D- Crede che la specie umana sopravvivrà nei prossimi cento anni, o pensa che rischiamo l’estinzione?
R – Oh, non so come saranno le cose fra cent’anni, ma certo è che sono molto preoccupata. Si sentono tante ipotesi diverse, ma personalmente credo che in un periodo fra i duecento e i cinquecento anni esauriremo del tutto le scorte di combustibili fossili. Cosa succederà allora, losa solo Dio. Ci si preoccupa tanto della minaccia nucleare, ma io temo di più una prospettiva simile.  Tuttavia, diciamo che sono ottimista. Credo che ci salveremo, ma la gente deve cominciare a stare attenta. Credo che prima dell’estinzione della nostra specie, ci sarà l’estinzione dell’intelligenza avanzata.
A preoccuparmi molto c’è il grave problema del cibo. Insieme ad un gruppo di amici ho comprati una fattoria, con l’idea un po’ folle di trasformarla in un centro culturale, educativo e di ricerca sulla questione del cibo. L’ingegneria genetica non è altro che la punta dell’iceberg. Anzi, non c’entra. Il problema è che il cibo che mangiamo oggi è chimicamente diverso da quello di dieci o vent’anni fa. Se facciamo un elenco delle sostanze chimiche presenti oggi in una mela, e tracciamo un grafico, servono tre pagine; per una mela del passato, cinque pagine. La mela nuova richiede solo tre pagine a causa delle sostanze pesticide ed erbicide, oltre che delle caratteristiche del terreno e dei metodi di coltivazione. Il nostro cibo ha perso tutta una serie di elementi. Il problema non sono solo i veleni, le tossine, l’inquinamento. Mancano delle sostanze. Attualmente non troviamo più negli animali acidi grassi essenziali di cui abbiamo bisogno, e la gente avveduta, che se lo può permettere, come me, va a comprarsi i necessari omega-3 da aggiungere alla propria dieta.

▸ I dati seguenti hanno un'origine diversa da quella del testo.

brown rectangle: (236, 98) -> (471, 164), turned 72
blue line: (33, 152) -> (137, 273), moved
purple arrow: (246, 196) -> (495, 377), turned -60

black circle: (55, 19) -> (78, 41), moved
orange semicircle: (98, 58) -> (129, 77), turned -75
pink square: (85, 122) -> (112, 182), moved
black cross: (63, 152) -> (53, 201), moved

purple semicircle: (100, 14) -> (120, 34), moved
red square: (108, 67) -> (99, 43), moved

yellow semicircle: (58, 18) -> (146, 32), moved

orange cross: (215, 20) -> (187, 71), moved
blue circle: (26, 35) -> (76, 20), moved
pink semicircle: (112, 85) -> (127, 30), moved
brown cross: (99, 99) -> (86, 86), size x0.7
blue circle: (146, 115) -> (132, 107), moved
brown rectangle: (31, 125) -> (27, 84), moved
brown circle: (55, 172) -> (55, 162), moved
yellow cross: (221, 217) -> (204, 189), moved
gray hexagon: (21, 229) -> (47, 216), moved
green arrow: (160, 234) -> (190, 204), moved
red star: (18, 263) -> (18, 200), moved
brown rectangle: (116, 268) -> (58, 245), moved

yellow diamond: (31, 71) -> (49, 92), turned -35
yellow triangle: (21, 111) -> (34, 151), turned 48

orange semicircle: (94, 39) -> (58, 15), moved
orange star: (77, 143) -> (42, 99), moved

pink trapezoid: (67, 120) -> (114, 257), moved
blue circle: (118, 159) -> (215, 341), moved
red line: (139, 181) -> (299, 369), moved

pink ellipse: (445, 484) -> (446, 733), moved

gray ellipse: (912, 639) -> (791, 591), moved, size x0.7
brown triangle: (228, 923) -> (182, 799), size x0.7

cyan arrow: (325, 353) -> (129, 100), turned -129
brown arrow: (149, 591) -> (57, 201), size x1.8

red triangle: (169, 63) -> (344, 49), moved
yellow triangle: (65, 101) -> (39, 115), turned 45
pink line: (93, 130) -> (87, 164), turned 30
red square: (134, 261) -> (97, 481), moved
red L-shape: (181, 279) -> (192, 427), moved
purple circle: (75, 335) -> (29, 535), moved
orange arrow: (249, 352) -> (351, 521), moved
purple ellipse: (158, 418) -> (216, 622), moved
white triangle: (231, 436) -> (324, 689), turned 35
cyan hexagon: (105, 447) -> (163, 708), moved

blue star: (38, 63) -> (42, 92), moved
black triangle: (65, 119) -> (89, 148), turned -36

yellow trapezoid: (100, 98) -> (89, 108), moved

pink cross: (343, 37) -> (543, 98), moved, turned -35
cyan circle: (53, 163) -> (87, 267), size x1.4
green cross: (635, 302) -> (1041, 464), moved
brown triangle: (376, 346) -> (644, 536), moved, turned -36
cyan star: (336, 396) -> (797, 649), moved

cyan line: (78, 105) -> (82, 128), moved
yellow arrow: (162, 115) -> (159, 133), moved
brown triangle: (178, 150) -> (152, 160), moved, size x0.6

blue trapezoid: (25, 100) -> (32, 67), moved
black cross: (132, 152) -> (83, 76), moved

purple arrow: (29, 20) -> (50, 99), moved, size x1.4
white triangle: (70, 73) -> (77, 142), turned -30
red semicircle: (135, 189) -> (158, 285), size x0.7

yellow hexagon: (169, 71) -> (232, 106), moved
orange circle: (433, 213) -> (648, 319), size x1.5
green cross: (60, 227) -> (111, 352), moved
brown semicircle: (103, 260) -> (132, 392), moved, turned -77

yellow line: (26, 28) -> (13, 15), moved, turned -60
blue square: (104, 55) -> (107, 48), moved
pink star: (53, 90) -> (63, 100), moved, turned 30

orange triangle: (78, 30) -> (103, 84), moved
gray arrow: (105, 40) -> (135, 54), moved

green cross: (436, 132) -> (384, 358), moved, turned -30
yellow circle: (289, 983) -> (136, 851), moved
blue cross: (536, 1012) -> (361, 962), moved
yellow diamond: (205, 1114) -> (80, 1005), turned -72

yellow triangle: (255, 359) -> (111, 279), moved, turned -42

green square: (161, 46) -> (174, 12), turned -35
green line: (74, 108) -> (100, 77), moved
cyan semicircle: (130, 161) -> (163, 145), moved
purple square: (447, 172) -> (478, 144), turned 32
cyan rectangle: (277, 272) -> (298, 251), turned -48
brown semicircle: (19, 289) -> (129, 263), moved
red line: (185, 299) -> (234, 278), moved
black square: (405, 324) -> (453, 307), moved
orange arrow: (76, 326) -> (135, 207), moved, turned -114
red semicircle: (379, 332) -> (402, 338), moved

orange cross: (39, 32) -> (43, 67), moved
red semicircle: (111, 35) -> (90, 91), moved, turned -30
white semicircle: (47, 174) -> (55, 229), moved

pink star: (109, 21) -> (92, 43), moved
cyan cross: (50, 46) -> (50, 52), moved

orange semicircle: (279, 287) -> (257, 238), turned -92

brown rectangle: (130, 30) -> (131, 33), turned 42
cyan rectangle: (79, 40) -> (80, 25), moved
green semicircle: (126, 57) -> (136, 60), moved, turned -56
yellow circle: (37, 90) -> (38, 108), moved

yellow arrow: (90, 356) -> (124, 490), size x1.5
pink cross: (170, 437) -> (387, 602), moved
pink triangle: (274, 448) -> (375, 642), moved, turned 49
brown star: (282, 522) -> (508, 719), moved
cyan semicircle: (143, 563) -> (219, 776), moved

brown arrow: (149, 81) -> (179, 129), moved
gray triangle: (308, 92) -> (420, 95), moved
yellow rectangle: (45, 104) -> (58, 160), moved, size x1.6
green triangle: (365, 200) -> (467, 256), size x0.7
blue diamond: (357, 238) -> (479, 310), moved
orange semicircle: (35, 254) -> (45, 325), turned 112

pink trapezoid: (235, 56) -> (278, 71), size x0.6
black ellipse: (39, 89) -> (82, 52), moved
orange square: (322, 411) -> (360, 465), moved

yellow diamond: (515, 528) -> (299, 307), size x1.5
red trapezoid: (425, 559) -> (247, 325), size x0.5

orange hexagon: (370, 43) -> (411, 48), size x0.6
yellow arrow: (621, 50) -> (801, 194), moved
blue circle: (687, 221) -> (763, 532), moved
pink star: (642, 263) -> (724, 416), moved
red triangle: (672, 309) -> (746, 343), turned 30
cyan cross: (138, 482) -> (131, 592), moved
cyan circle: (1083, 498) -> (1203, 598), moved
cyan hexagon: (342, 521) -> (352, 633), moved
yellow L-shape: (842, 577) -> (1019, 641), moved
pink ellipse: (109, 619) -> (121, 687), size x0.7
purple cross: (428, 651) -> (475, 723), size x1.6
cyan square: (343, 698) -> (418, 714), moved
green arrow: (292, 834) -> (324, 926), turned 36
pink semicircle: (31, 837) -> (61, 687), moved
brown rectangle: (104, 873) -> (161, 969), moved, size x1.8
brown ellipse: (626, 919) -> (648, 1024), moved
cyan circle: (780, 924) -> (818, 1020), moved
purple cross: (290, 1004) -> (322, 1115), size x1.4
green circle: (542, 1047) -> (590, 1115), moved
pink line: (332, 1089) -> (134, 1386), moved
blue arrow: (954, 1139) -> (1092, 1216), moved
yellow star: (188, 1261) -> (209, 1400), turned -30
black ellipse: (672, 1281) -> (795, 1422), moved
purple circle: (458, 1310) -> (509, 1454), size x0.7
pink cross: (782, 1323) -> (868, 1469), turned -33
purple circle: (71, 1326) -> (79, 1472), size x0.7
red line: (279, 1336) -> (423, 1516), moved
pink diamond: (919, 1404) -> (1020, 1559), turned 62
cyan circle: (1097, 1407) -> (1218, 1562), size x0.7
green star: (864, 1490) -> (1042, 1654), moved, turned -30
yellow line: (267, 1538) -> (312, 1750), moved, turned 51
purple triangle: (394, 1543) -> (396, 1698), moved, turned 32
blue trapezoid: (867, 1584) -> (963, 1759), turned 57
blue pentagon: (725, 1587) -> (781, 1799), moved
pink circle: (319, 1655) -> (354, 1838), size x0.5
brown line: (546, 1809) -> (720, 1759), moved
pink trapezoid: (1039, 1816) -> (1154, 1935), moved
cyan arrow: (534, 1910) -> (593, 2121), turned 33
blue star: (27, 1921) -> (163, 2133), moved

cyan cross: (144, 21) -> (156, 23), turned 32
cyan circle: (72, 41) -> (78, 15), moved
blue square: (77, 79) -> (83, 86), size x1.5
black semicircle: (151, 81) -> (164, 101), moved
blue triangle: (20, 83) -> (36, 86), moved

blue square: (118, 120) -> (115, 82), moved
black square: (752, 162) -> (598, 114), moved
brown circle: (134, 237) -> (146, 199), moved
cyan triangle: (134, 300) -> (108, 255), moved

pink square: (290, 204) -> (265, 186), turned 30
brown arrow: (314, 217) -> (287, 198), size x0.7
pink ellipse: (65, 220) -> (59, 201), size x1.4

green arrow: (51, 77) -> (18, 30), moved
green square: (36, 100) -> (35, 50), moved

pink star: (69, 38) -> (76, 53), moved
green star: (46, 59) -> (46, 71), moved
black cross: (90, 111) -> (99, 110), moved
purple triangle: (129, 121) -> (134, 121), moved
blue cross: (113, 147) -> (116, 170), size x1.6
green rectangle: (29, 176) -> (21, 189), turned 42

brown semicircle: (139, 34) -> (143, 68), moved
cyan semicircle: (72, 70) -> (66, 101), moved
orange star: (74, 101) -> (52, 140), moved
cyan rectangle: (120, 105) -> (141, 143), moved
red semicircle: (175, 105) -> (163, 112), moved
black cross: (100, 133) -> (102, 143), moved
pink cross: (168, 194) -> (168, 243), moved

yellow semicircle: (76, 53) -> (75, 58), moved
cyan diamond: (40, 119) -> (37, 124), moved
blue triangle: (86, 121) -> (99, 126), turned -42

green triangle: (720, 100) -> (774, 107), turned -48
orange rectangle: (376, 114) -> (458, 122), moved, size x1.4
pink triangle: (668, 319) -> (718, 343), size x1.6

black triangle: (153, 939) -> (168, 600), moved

Ma a lungo andare cosa succederà? Ho cresciuto tre figli, con una differenza d’età di nove anni. Sono convinta che il loro cervello subisca dei cambiamenti che non sono solo culturali, ma che hanno a che vedere con la loro dieta, con ciò che mangiano o non mangiano. È facile pensare ad un inverno nucleare o cose di questo genere. Ma prima ancora, credo che tra una cinquantina d’anni, per come stanno andando le cose, il nostro quoziente intellettivo scenderà sotto a 60, e la gente non se ne accorgerà nemmeno.